INSTRUCTIONS TO FOLLOW →
Check each line of the data for "section" and select those that have it.

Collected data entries
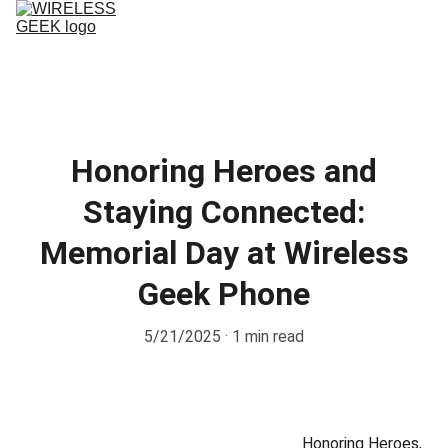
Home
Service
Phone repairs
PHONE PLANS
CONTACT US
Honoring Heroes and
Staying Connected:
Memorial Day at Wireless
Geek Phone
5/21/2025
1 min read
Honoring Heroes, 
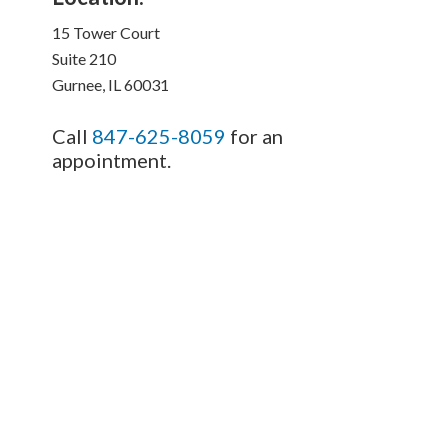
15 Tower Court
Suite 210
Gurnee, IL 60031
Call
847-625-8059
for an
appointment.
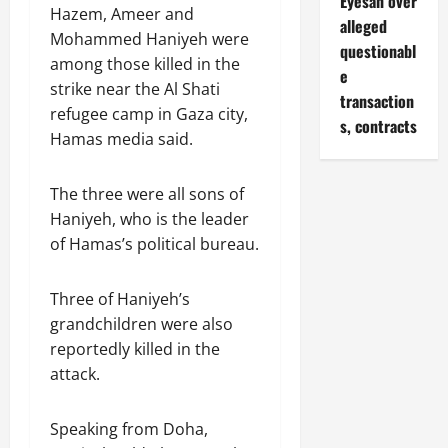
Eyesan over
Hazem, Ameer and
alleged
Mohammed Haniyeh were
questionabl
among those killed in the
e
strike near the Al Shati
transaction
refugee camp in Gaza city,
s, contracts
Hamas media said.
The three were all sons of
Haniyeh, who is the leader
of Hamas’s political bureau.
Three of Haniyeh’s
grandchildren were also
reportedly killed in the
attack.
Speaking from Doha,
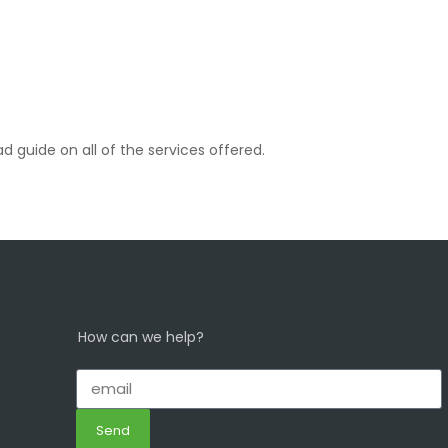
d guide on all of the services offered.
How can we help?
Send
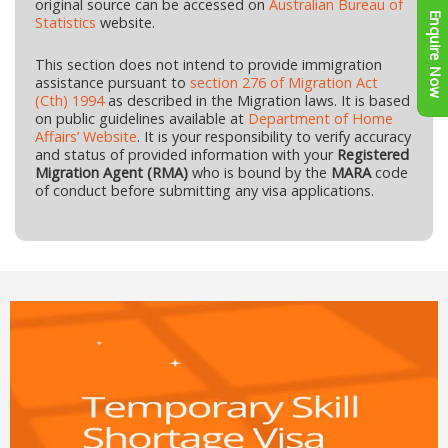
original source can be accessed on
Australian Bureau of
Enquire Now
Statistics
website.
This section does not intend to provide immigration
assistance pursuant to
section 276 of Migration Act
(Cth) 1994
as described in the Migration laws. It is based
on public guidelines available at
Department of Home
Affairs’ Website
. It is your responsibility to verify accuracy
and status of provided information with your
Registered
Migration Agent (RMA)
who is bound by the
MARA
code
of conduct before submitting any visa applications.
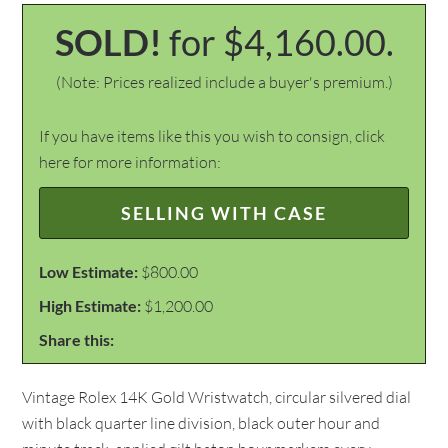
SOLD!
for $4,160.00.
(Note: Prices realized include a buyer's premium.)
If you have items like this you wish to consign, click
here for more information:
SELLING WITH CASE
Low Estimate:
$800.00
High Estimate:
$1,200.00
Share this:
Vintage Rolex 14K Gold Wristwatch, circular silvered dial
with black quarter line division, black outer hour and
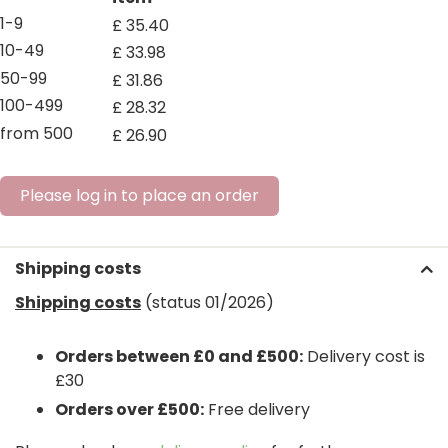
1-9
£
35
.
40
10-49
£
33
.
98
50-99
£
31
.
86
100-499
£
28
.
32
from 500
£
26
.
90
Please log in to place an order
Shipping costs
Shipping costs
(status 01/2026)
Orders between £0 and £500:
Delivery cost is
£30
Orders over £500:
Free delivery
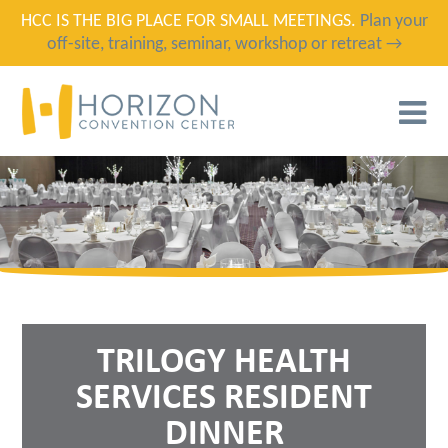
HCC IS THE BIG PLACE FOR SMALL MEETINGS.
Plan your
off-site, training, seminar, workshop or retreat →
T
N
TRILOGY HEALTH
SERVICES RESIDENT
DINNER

TASK RESULT →
This section does not intend to provide immigration
section 276 of Migration Act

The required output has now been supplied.